It’s no secret that cats sleep a lot. On average, a housecat will sleep between 12 and 18 hours daily. When there’s nothing else to do, you may notice your cat sleeping more often than usual. Your cat may also choose sleep over playtime if they’re feeling lonely or depressed.

bengal cat sleeping on a person's feet
Image Credit: Svetlana Rey, Shutterstock

2. Destructive Behavior

Cats are natural-born hunters and enjoy sinking their claws and teeth into anything they can get their paws on. Usually, a well-behaved cat understands that the furniture is off-limits. But a lonely or depressed cat will use destructive behavior to seek your attention.

3. Increased Vocalization

In the wild, cats typically don’t vocalize with other cats unless threatened or injured. Meowing is something cats do to gain a human’s attention. Some cats enjoy chatting more than others, but a lonely kitty may be more vocal than usual.

cat meowing
Image Credit: Stanimir G.Stoev, Shutterstock

4. Litter Box Issues

The litter box is one of the best places for our cats to tell us something is wrong because it catches our attention quickly. Granted, it’s not the preferred way to inform us of their dissatisfaction, but how else will they gain our attention?

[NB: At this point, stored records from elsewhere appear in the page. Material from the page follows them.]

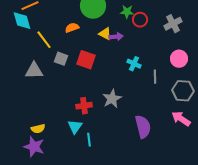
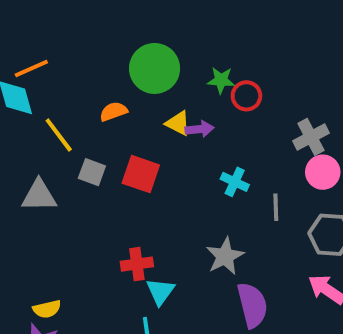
gray cross: (173, 24) -> (311, 137), moved
gray star: (112, 99) -> (225, 256), moved
cyan triangle: (75, 127) -> (160, 291), moved

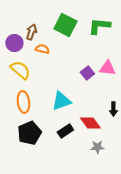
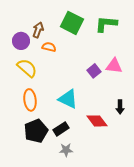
cyan triangle: (61, 101) -> (68, 99), turned 45
black rectangle: (65, 131) -> (61, 129), moved
gray star: (97, 147) -> (66, 150), moved

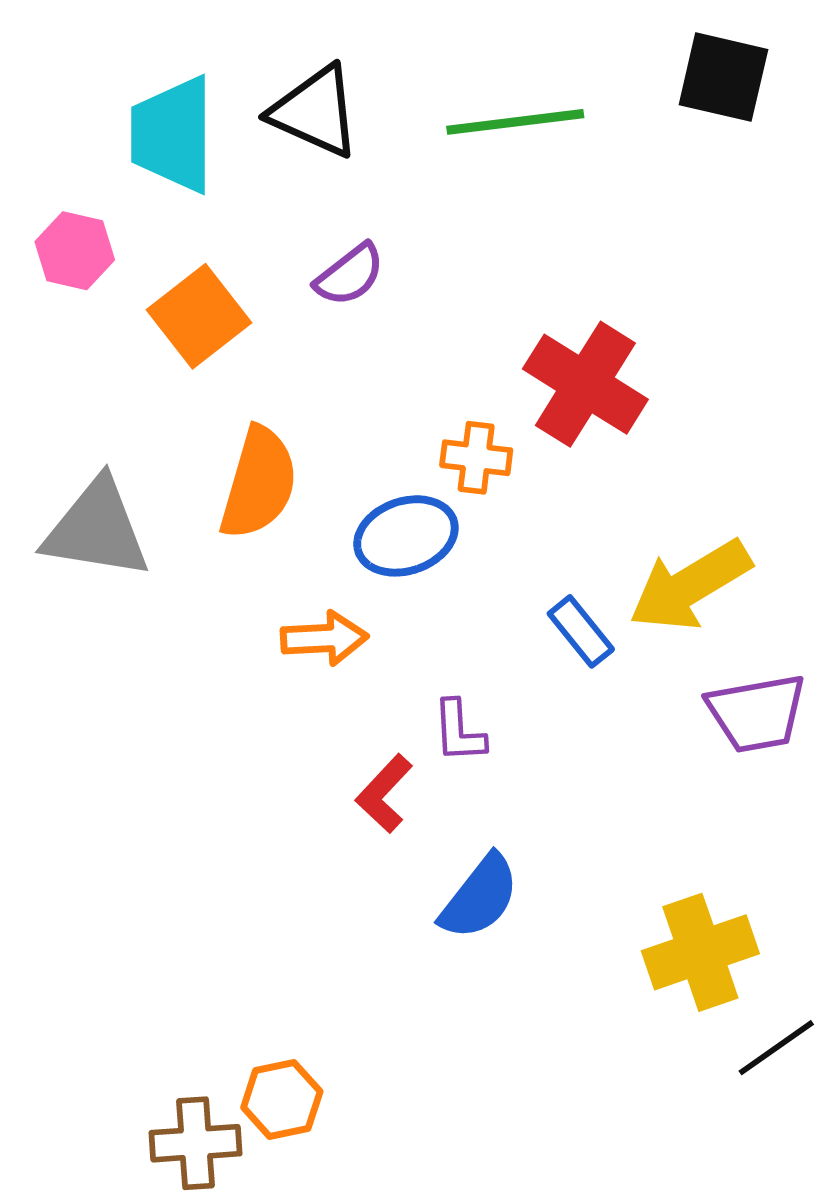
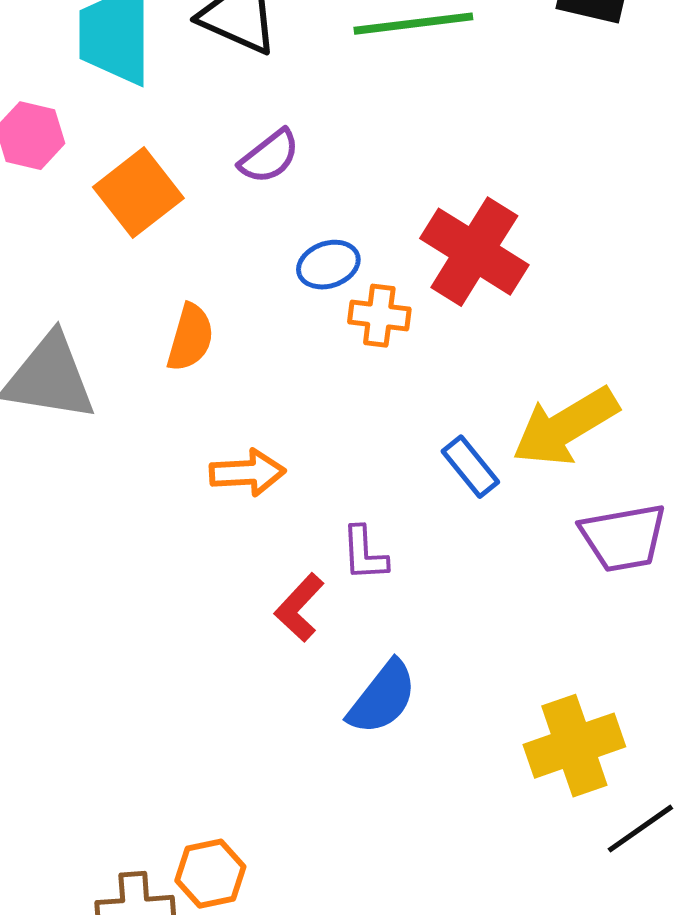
orange semicircle: (259, 483) -> (190, 338), size x0.7
blue ellipse: (406, 536) -> (328, 265), moved, size x0.7

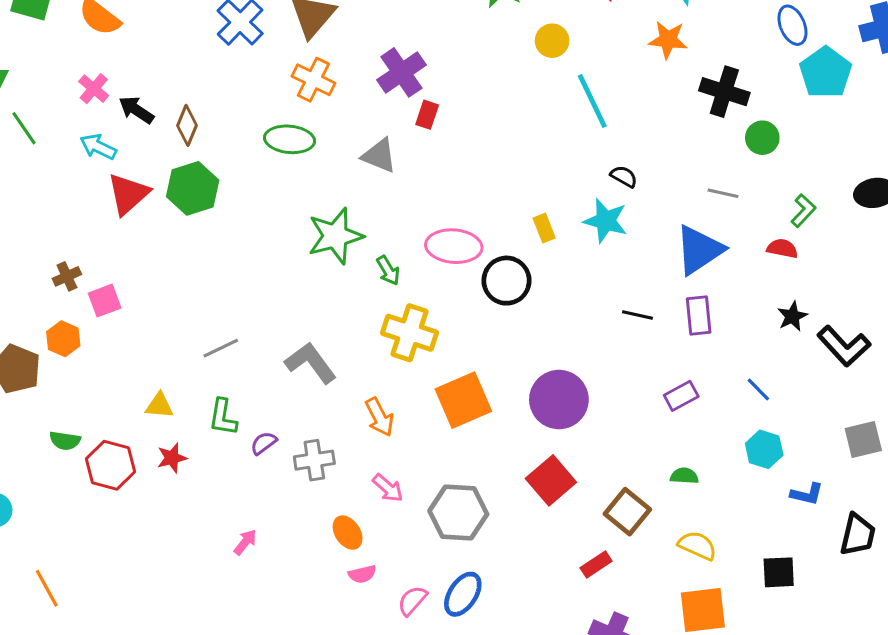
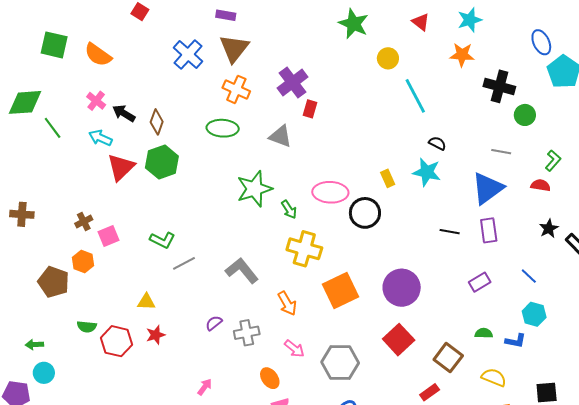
green L-shape: (223, 417) -> (162, 240), moved, turned -70
blue L-shape: (807, 494) -> (516, 341), moved

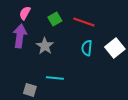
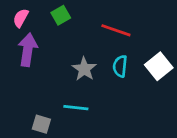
pink semicircle: (25, 13) -> (21, 18), moved
green square: (55, 19) -> (61, 15), moved
gray star: (45, 46) -> (84, 69), moved

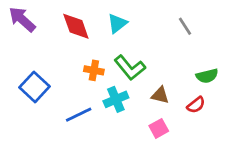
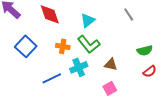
cyan triangle: (117, 23) -> (88, 20), moved
blue square: (35, 87) -> (26, 46), moved
red semicircle: (196, 105) -> (150, 71), moved

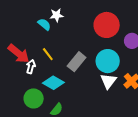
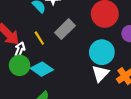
gray rectangle: (77, 62) -> (65, 29), moved
green circle: (34, 98) -> (20, 65), moved

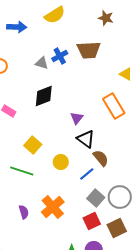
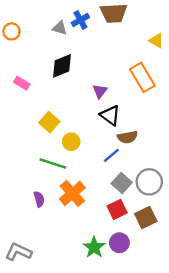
brown semicircle: (101, 158) -> (127, 137), turned 120
yellow circle: (61, 162) -> (71, 142), moved
green line: (22, 171) -> (53, 163), moved

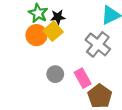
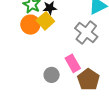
gray circle: (55, 74) -> (52, 75), moved

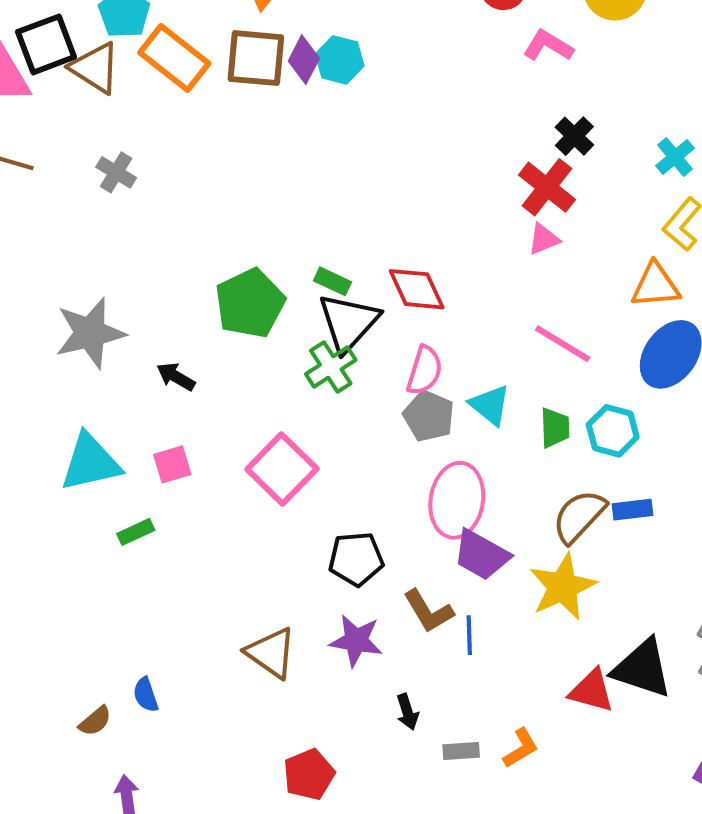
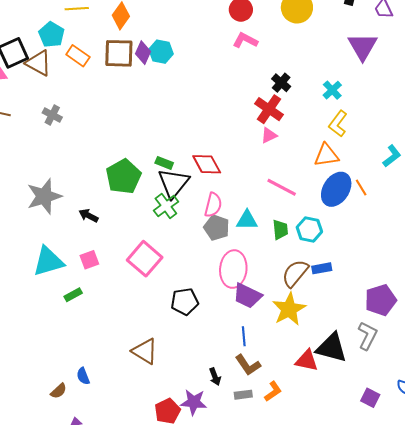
pink L-shape: (548, 46) -> (245, 40), moved
orange rectangle: (174, 58) -> (78, 56), size x0.7
cyan triangle: (490, 405) -> (247, 220), turned -35
brown L-shape: (428, 611) -> (248, 365), moved
purple star: (356, 641) -> (194, 402), moved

Cats sometimes urinate or defecate outside the litter box if they feel sick or have a behavioral problem. If you notice any changes in your cat’s normal toileting habits, it’s wise to take your cat to the veterinarian before presuming it’s a behavioral issue.

5. Aggression

aggressive cat in a cage
Image Credit: Anna Krivitskaya, Shutterstock

Cats can become aggressive for several reasons, and identifying why a cat is lashing out is complex. Loneliness can be an underlying cause of aggression. For instance, if your cat doesn’t have a companion to “cat around” with, they may redirect their aggression toward other people and pets.

6. Eating Too Much (Or Too Little)

Cats lacking social interaction may change their eating habits by eating more or less (but cats tend to overeat when bored). It happens to all of us, including our cats. Food hits the spot by releasing dopamine in the brain, causing them to feel good when there’s nothing else to do.

7. Change in Energy

sad lonely cat lying on bed
Image Credit by: medveda, Shutterstock

Like humans, cats feel lethargic when lonely and depressed. A lonely cat will often feel deflated, like a couch potato with no real motivation to do anything. Even if your cat is awake, they may refuse to engage in playtime and exercise.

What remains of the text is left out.